Further, the sub imaging apparatus 60 has an imaging section with an angle of view different from that of the main imaging apparatus 20. The sub imaging apparatus 60 combines an image of the subject of interest generated by the main imaging apparatus 20 with an image of the subject of interest generated by the imaging section of the sub imaging apparatus 60, thereby generating a display image.

2. EMBODIMENTS

Some preferred embodiments of this technology are explained below. With these embodiments, the sub imaging apparatus 60 is configured to be worn on the user's head.

FIG. 2 illustrates the sub imaging apparatus. Subfigure (a) in FIG. 2 depicts an appearance of the sub imaging apparatus, and Subfigure (b) in FIG. 2 indicates a use state of the sub imaging apparatus. The sub imaging apparatus 60 includes a hold section 61, an arm section 62, an eyepiece block 63, a circuit block 64, and a power supply section 65.

When the sub imaging apparatus 60 is worn on the user's head, the hold section 61 secures the sub imaging apparatus 60 to the head. When viewed from above, for example, the hold section 61 is configured with a U-shaped neck band 610 and ear pads 611L and 611R attached to the tips of the neck band 610. With its curved portion in contact with the back of the user's head (or the neck), the hold section 61 has the ear pads 611L and 611R sandwiching the head or hooked on the ears. In such a manner, the hold section 61 is retained in an appropriate position relative to the user's head.

At one end of the hold section 61 is an arm section 62 extending forward. At the tip of the arm section 62 is the eyepiece block 63.

The eyepiece block 63 includes a display section 77 that acts as an electronic viewfinder. The eyepiece block 63 also includes an imaging optical system block 73 and an imaging section 74 for imaging what appears straight in front of the user. The eyepiece block 63 further includes a distance measurement section 711 that measures the distance to the subject of interest imaged by the imaging section 74, i.e., the distance to the subject of interest positioned straight in front of the user. The eyepiece block 63 may include a detection section for detecting a motion of viewing the display image on the display section 77, such as an eyepiece detection section that detects whether the user is looking into the eyepiece block 63. Given the result of the detection, the eyepiece detection section may perform display control to perform image combination, to be discussed later, in response to the detected motion to view the display image.

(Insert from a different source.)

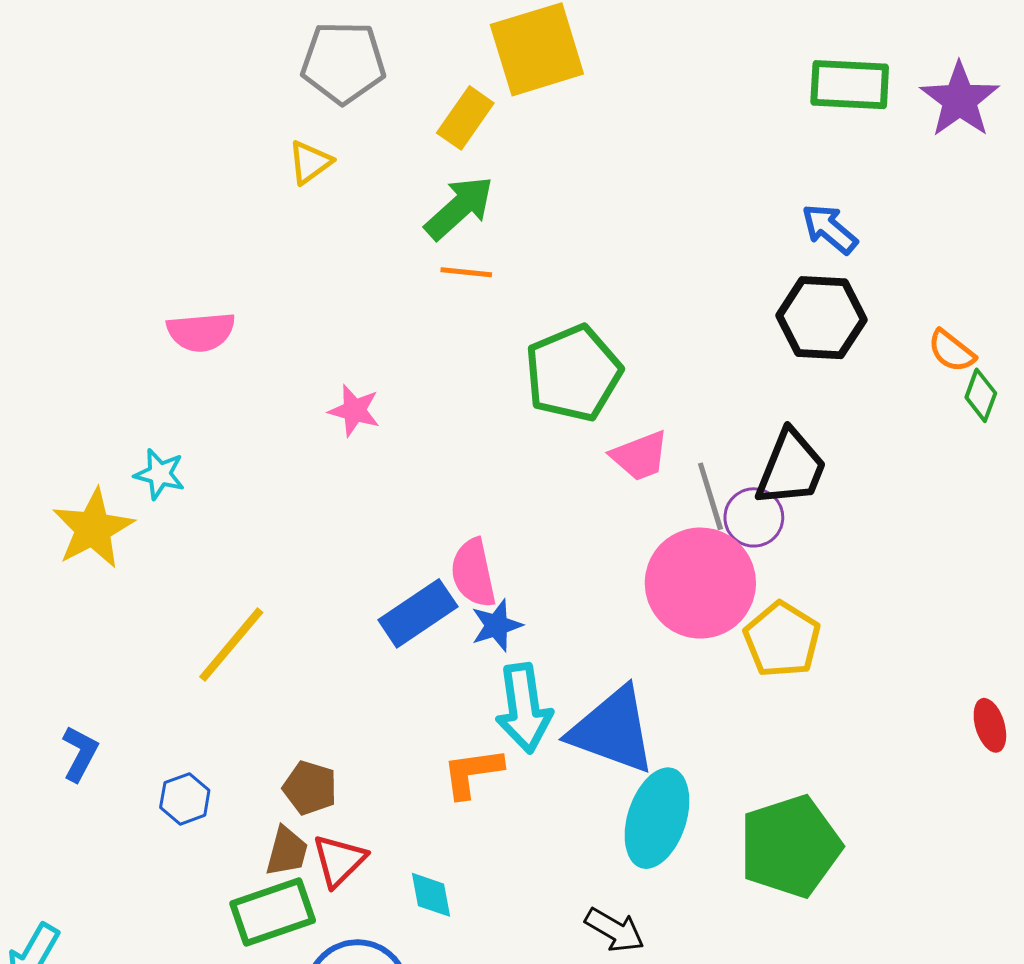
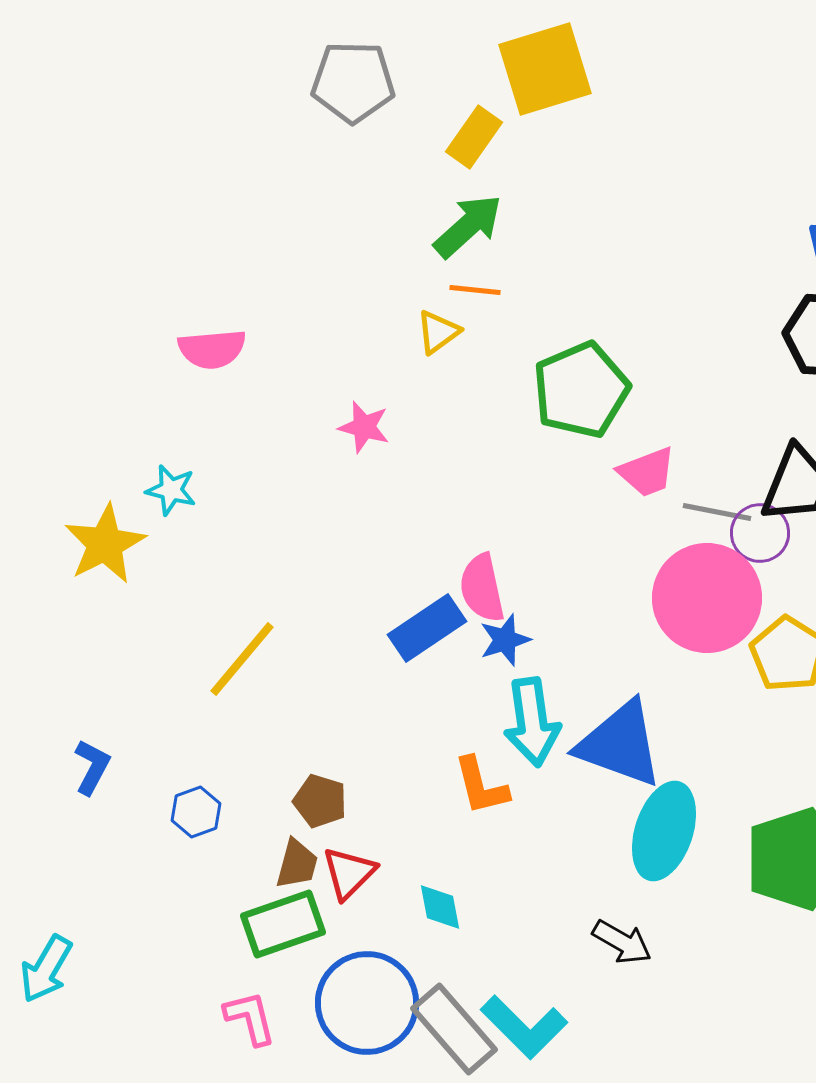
yellow triangle: (310, 162) -> (438, 332), moved
gray line: (710, 496) -> (717, 512), turned -62
orange L-shape: (472, 773) -> (481, 786), turned -96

The ear pad 611R on one side includes the circuit block 64. The circuit block 64 includes a motion sensor section 712, a communication section 72, a parallax calculation section 75, and an image combination section 76. The ear pad 611L on the other side includes the power supply section 65. The motion sensor section 712 is configured using a nine-axis sensor that detects acceleration on three axes, angular velocity on three axes, and geomagnetism (azimuth direction) on three axes. Thus, the motion sensor section 712 generates motion information indicative of the amounts of position and posture changes of the sub imaging apparatus 60. The parallax calculation section 75 calculates a parallax between an imaging section 22 of the main imaging apparatus 20 and the imaging section 74 of the sub imaging apparatus 60. The image combination section 76 generates the display image by combining a captured image generated by the imaging section 74 with a captured image received by the communication section 72. Also, the image combination section 76 switches the image combining operation according to the parallax calculated by the parallax calculation section 75. Further, the image combination section 76 may generate the display image by combining images upon detection of a motion to view the display image.

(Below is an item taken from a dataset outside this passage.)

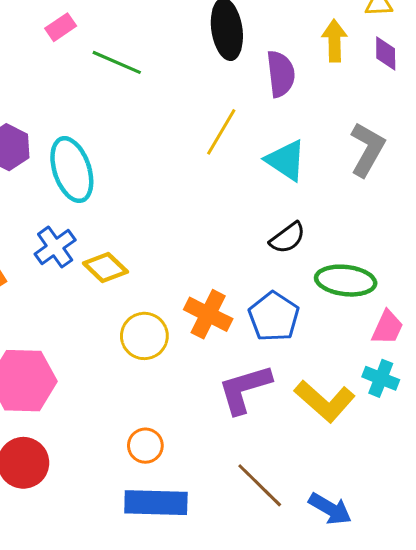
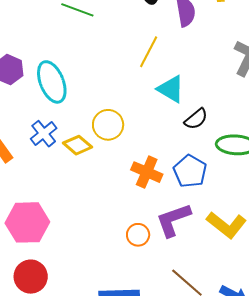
cyan triangle: (286, 160) -> (171, 89), moved
yellow circle: (144, 336) -> (108, 125), moved
orange circle: (145, 446) -> (138, 235), moved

The communication section 72 transmits to the main imaging apparatus 20 subject position information including the distance to the subject of interest OB measured by the distance measurement section 711 and the motion information generated by the motion sensor section 712. Also, the communication section 72 receives an image signal from the main imaging apparatus 20 and outputs the received image signal to the image combination section 76. The power supply section 65 supplies power to the communication section 72, the imaging section 74, the parallax calculation section 75, the image combination section 76, the display section 77, the distance measurement section 711, and the motion sensor section 712. Incidentally, the layout of the power supply section 65, the motion sensor section 712, the communication section 72, the parallax calculation section 75, and the image combination section 76 illustrated in FIG. 2 is only an example; these sections may be positioned in different ways.

<2-1. Configuration of the Imaging System>

The configuration of the imaging system is explained next. In the imaging system 10, the position of the main imaging apparatus 20 is fixed. The camera platform 40 allows the imaging direction of the main imaging apparatus 20 to move in a pan direction and in a tilt direction. Further, the position of the sub imaging apparatus 60 is movable.

FIG. 3 depicts a typical configuration of the imaging system. The main imaging apparatus 20 includes an imaging optical system block 21, an imaging section 22, an image processing section 23, a communication section 24, a position and posture detection section 28, and a control section 30. The main imaging apparatus 20 may also include a display section 25, a recording section 26, and an output section 27.

The imaging optical system block 21, configured by use of a focus lens, forms an optical image of the subject on an imaging plane of the imaging section 22. The imaging optical system block 21 may also include a zoom lens and an iris mechanism.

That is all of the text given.